In Morton v. Mancari (1974), the case that affirmed the Indian-preference-in-hiring clause of the Indian Reorganization Act (1934), the Supreme Court noted: “The preference, as applied, is granted to Indians not as a discrete racial group, but, rather, as members of quasi-sovereign tribal entities whose lives and activities are governed by the BIA in unique fashion.” The definition of “Indian” supported here is political rather than racial and implies the treaty relationship between the tribes and the U.S. government, which is at the heart of Indian claims for sovereignty, ever since the Cherokees claimed and were unjustly denied their rights as an independent foreign nation before the Supreme Court in Cherokee Nation v. Georgia (1831).

Rob said...

Wow. Sometimes your writing is as convoluted as that of the academic writers you frequently criticize.

You really haven't touched my arguments, so I'll continue with my dissection of yours.
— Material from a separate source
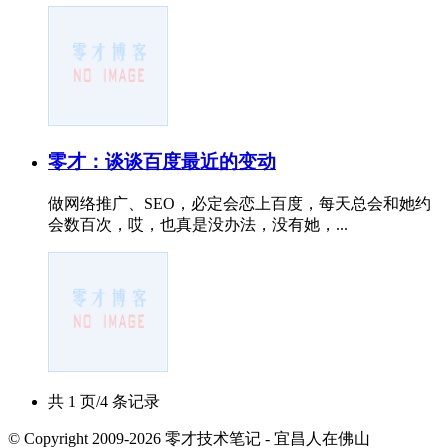
零才：谈谈百度最近的变动
做网络推广、SEO，必定会恋上百度，每天总会和她约
会数百次，哎，也真是没办法，没有她，...
共 1 页/4 条记录
© Copyright 2009-2026 零才技术笔记 - 宜昌人在佛山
Let's look at some of your past statements.

Russ in this posting: The idea that Indian blood is a fiction "would mean that almost all things defining aboriginal existence ... also are fictions."
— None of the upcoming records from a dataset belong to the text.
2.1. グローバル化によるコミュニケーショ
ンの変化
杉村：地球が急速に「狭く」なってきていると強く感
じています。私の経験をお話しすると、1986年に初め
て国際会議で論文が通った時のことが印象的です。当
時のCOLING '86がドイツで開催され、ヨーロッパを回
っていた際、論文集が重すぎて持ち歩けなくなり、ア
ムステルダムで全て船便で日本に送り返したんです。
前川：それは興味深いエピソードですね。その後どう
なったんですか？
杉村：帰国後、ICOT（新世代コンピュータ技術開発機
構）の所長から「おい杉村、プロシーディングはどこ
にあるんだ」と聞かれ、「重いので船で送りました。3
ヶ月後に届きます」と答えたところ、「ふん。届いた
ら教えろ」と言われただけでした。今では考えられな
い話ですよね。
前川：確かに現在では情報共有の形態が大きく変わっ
Russ, 3/6/07 posting: Native identity "is not a matter of 'blood quanta' set by law nor is it a matter of heredity set by human interactions."

Russ, another 3/6/07 posting: "There is another group in New Jersey that has been seeking recognition as a tribe for the past 35 years. There is no Native blood in them, either (hence no awareness granted by heredity)."

Russ, 10/14/06 posting: "The best I can do in expository terms is to say it is an almost-instinctive ability, sort of a genetic racial memory."

With this in mind, does Russ believe someone must have "Indian blood" to be an Indian? Does he believe someone must have some genetic or hereditary trait besides blood to be an Indian? Who knows?

Russ himself doesn't know, since he's contradicted himself egregiously in these comments. Nor can we expect him to straighten himself out, since he isn't brave or clever enough to disentangle his tangled views. We're left to conclude that Russ the Kiowa Indian doesn't know what an Indian is.

writerfella said...

Writerfella here --
Because there were no arguments capable of being so touched. If there is as much that is 'fictional' about the original Native cultures, then there must be even more that is 'fictional' about the culture that replaced them. You do not so much win or lose, as you by your logic find little that can be argued at all toward winning or losing. Once having crossed that threshold, then a subject such as 'blood quanta' most definitely was set into place by EuroMan because the 'fictional Indian blood' wasn't there so to be quantified.
One of these times, Rob Schmidt will learn that obfuscation for its own sake only is rewarded in government or bureaucratic environs, but then again, that's where he is!
All Best
Russ Bates

Rob said...

"No arguments" that you could comprehend, you mean. I'm confident the arguments were clear to everyone else.

How ironic that you accuse me of obfuscation with a clumsily written sentence that obfuscates your point. Namely,

"One of these times, Rob Schmidt will learn that obfuscation for its own sake only is rewarded in government or bureaucratic environs, but then again, that's where he is!"

FYI, I'm still a freelance writer with no ties to any government or bureaucracy, thank you very much.